The SCR awards the 2001 Mattei Dogan Award (for best book published in the field of comparative research) to:

Michele Lamont, The Dignity of Working Men. Cambridge: Harvard University Press, (October, 2000).


The SCR awards the 2001 Seymour Martin Lipset Award (for best comparativist Ph.D. dissertation) to:

Erin K. Jenne, Group Demands as Bargaining Positions: Signals, Cues and Minority Mobilization in East Central Europe. (Stanford University, Dept of Political Science)
 

Details below

2001 Dogan Award Winner:

Michele Lamont
Michele Lamont's new book is an extraordinarily sensitive, highly original interview- based study of the lives and times of working men, both white and black, and American and French. It digs deeply, "thickly," into their experiences, their expectations, their aspirations, and their frustrations. It creatively explores a distinctively "male" vision at a moment in history in which there is much talk of a "crisis of masculinity ," usually attributed to recent changes in the global economy. Unlike many studies of the "world of work" that rely principally on interviews, this one does not stop at reminiscence and raportage; it is much more than a collection of lumpen autobiographies. What it does, to excellent effect, is to explain the ways in which a moral economy, rather than material wealth, provides the currency in which success is measured among working men. It also succeeds brilliantly in showing how black and white male laborers inhabit that moral economy very differently from one another, why rigid racial boundaries are drawn between them, and why each regards the other pejoratively. It succeeds as well, in the comparison between American and French workers, in showing how racial consciousness plays out differently in different political/historical contexts. Some of the interview material is utterly stunning. Not only does it succeed in yielding surprises where one would not expect them; it also gives real insight into the dignity of labor and its politico-social effects while showing, simultaneously, why being a laborer is an insufficient condition for producing class consciousness across other lines of social division. In sum, this is a study which impresses with its methodological sophistication at a time when qualitative methodologies are deeply in question; with its theoretical orginality at a time when "theory" sui generis is increasingly the object of skepticism; withs subbtle treatment of race at a time when the persistence of racism, in its various guises, is in sore need of explanation; with its capacity to hit one with striking insights and ideas at a time when the social sciences are badly in need of them. The Dignity of Working Men is an exceptional achievement. It really works.

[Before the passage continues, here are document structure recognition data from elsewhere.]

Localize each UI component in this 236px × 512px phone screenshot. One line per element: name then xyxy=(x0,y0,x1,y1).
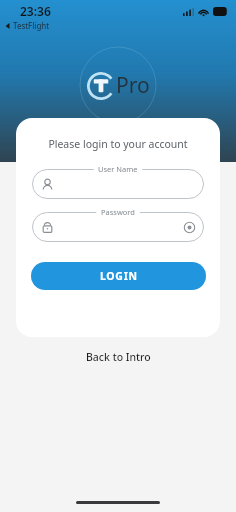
staticText: Please login to your account xyxy=(48,137,188,151)
staticText: User Name xyxy=(98,164,138,174)
button[interactable]: Toggle password visibility xyxy=(183,221,196,234)
button[interactable]: LOGIN xyxy=(31,262,206,290)
staticText: Back to Intro xyxy=(86,350,151,364)
staticText: Password xyxy=(101,207,135,217)
staticText: LOGIN xyxy=(100,269,138,283)
button[interactable]: Back to Intro xyxy=(70,346,167,368)
staticText: 23:36 xyxy=(20,3,51,19)
button[interactable]: User Name xyxy=(32,169,204,199)
staticText: TestFlight xyxy=(13,20,50,31)
staticText: Pro xyxy=(116,71,150,100)
button[interactable]: Toggle password visibility xyxy=(32,212,204,242)
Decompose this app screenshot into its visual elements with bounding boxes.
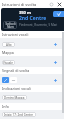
button[interactable]: Chiudi [56, 1, 62, 7]
staticText: Istruzioni di svolta [2, 2, 37, 7]
staticText: Dentro Mappa [4, 96, 25, 100]
button[interactable]: Inizio 17: 2nd Centre [2, 112, 36, 117]
staticText: Inizio 17: 2nd Centre [4, 113, 34, 117]
button[interactable]: Aggiungi [52, 59, 58, 65]
staticText: Alto [6, 43, 12, 47]
staticText: Info [2, 104, 9, 109]
staticText: Indicazioni vocali [2, 86, 31, 91]
button[interactable]: Aggiungi [52, 41, 58, 47]
button[interactable]: Alto [2, 42, 15, 47]
staticText: 350 m [19, 10, 31, 15]
button[interactable]: Modalita lista [10, 77, 17, 83]
staticText: Visuale [3, 61, 14, 65]
staticText: Piedmont, Rovereto, 5 Mari [19, 23, 58, 27]
staticText: Segnali di svolta [2, 68, 30, 73]
staticText: Istruzioni vocali [2, 32, 29, 37]
button[interactable]: Scelta di Muro [3, 21, 17, 29]
button[interactable]: Opzioni [48, 1, 54, 7]
staticText: Mappa [2, 50, 14, 55]
button[interactable]: Visuale [2, 60, 15, 65]
button[interactable]: Modalita mappa [2, 77, 9, 83]
button[interactable]: Naviga [53, 11, 64, 17]
button[interactable]: Aggiungi [52, 77, 58, 83]
staticText: 2nd Centre [19, 15, 47, 22]
button[interactable]: Dentro Mappa [2, 95, 27, 100]
staticText: Scelta di Muro [5, 22, 16, 28]
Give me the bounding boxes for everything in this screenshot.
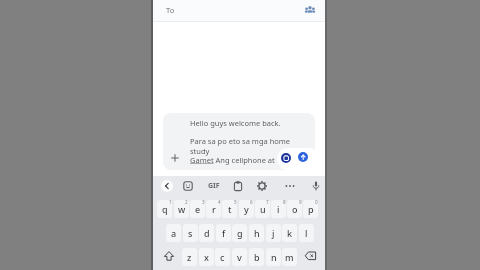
staticText: y	[244, 203, 249, 215]
button[interactable]	[169, 152, 181, 164]
button[interactable]: k	[282, 224, 297, 242]
button[interactable]: r	[206, 200, 221, 218]
button[interactable]: f	[216, 224, 231, 242]
button[interactable]	[163, 250, 175, 265]
button[interactable]: b	[249, 248, 264, 266]
staticText: Para sa po eto sa mga home	[190, 136, 291, 146]
staticText: 9	[299, 199, 302, 205]
button[interactable]: w	[174, 200, 189, 218]
button[interactable]: u	[255, 200, 270, 218]
button[interactable]	[153, 0, 325, 21]
button[interactable]: l	[299, 224, 314, 242]
staticText: g	[237, 227, 243, 239]
staticText: u	[260, 203, 266, 215]
button[interactable]	[232, 180, 244, 192]
staticText: b	[254, 251, 260, 263]
staticText: a	[171, 227, 177, 239]
staticText: Gamet Ang cellphone at	[190, 155, 275, 165]
button[interactable]: z	[182, 248, 197, 266]
button[interactable]	[256, 180, 268, 192]
button[interactable]: g	[232, 224, 247, 242]
staticText: w	[178, 203, 186, 215]
button[interactable]: GIF	[206, 180, 221, 192]
staticText: h	[254, 227, 260, 239]
staticText: t	[228, 203, 232, 215]
staticText: To	[166, 5, 175, 15]
button[interactable]: i	[271, 200, 286, 218]
button[interactable]: t	[222, 200, 237, 218]
staticText: l	[305, 227, 308, 239]
button[interactable]	[161, 180, 173, 192]
staticText: q	[162, 203, 168, 215]
button[interactable]: d	[199, 224, 214, 242]
button[interactable]: e	[190, 200, 205, 218]
staticText: 2	[185, 199, 188, 205]
button[interactable]: q	[157, 200, 172, 218]
button[interactable]	[303, 3, 317, 17]
button[interactable]	[284, 180, 296, 192]
staticText: 1	[169, 199, 172, 205]
staticText: d	[204, 227, 210, 239]
button[interactable]: h	[249, 224, 264, 242]
button[interactable]: y	[239, 200, 254, 218]
button[interactable]: o	[287, 200, 302, 218]
staticText: k	[287, 227, 293, 239]
staticText: s	[188, 227, 193, 239]
staticText: Hello guys welcome back.	[190, 118, 281, 128]
button[interactable]	[281, 153, 291, 163]
button[interactable]: n	[266, 248, 281, 266]
button[interactable]: j	[266, 224, 281, 242]
button[interactable]	[304, 250, 317, 265]
button[interactable]: p	[303, 200, 318, 218]
staticText: GIF	[208, 181, 220, 191]
staticText: 3	[202, 199, 205, 205]
button[interactable]	[163, 113, 315, 170]
staticText: e	[195, 203, 201, 215]
staticText: f	[222, 227, 226, 239]
button[interactable]: a	[166, 224, 181, 242]
staticText: z	[187, 251, 192, 263]
staticText: m	[285, 251, 294, 263]
staticText: o	[292, 203, 298, 215]
staticText: 7	[266, 199, 269, 205]
staticText: 0	[315, 199, 318, 205]
button[interactable]: m	[282, 248, 297, 266]
staticText: i	[277, 203, 280, 215]
button[interactable]: v	[232, 248, 247, 266]
button[interactable]: s	[183, 224, 198, 242]
staticText: v	[237, 251, 242, 263]
staticText: 5	[234, 199, 237, 205]
staticText: j	[272, 227, 275, 239]
button[interactable]	[182, 180, 194, 192]
staticText: study	[190, 146, 210, 156]
staticText: x	[204, 251, 209, 263]
staticText: 8	[283, 199, 286, 205]
staticText: p	[308, 203, 314, 215]
button[interactable]	[298, 152, 308, 162]
staticText: 6	[250, 199, 253, 205]
button[interactable]	[310, 180, 322, 192]
button[interactable]: x	[199, 248, 214, 266]
staticText: n	[271, 251, 277, 263]
staticText: 4	[218, 199, 221, 205]
button[interactable]: c	[215, 248, 230, 266]
staticText: c	[220, 251, 225, 263]
staticText: r	[212, 203, 216, 215]
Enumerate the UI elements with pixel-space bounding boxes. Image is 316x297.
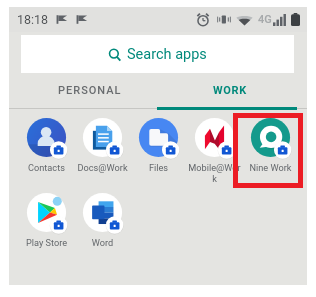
staticText: Mobile@Work bbox=[188, 162, 241, 184]
staticText: Nine Work bbox=[244, 162, 297, 173]
button[interactable]: Word bbox=[74, 192, 130, 248]
staticText: Docs@Work bbox=[76, 162, 129, 173]
button[interactable]: PERSONAL bbox=[20, 75, 160, 105]
staticText: PERSONAL bbox=[58, 84, 122, 97]
staticText: WORK bbox=[213, 84, 248, 97]
button[interactable]: Nine Work bbox=[242, 117, 298, 173]
button[interactable]: Search apps bbox=[21, 35, 294, 73]
staticText: Play Store bbox=[20, 237, 73, 248]
button[interactable]: Play Store bbox=[18, 192, 74, 248]
button[interactable]: Docs@Work bbox=[74, 117, 130, 173]
staticText: Search apps bbox=[127, 46, 207, 63]
button[interactable]: Contacts bbox=[18, 117, 74, 173]
staticText: Files bbox=[132, 162, 185, 173]
button[interactable]: WORK bbox=[160, 75, 300, 105]
staticText: 4G bbox=[258, 13, 272, 26]
button[interactable]: Mobile@Work bbox=[186, 117, 242, 184]
staticText: Contacts bbox=[20, 162, 73, 173]
staticText: Word bbox=[76, 237, 129, 248]
button[interactable]: Files bbox=[130, 117, 186, 173]
staticText: 18:18 bbox=[17, 12, 49, 27]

The review committee for the Mattei Dogan Prize were David Laitin, Gary Gereffi, and John Comaroff.

 

2001 Lipset Award Winner:

Erin K. Jenne
This thesis adds an unusual dynamic dimension to the important problem of ethnic conflict and utilizes a sophisticated combination of methodologies: game theory, cross- sectional quantitative analysis, and six interesting case studies of ethnic conflict in central Europe. The case studies contain two especially interesting pair comparisons (Slovaks and Moravians in Czechoslovakia, and Hungarians in Slovakia and Romania), and the two world wars), as well as the Roma case. The empirical analysis are carefully developed. The prize committee was particularly impressed with the results of systematic applications of the "bargaining position" approach dynamically. The work is well situated in the literature and has important applications well outside East Central Europe.

The review committee for the Seymour Martin Lipset award were Anthony William Marx, Susan Eckstein, and Bingham Powell.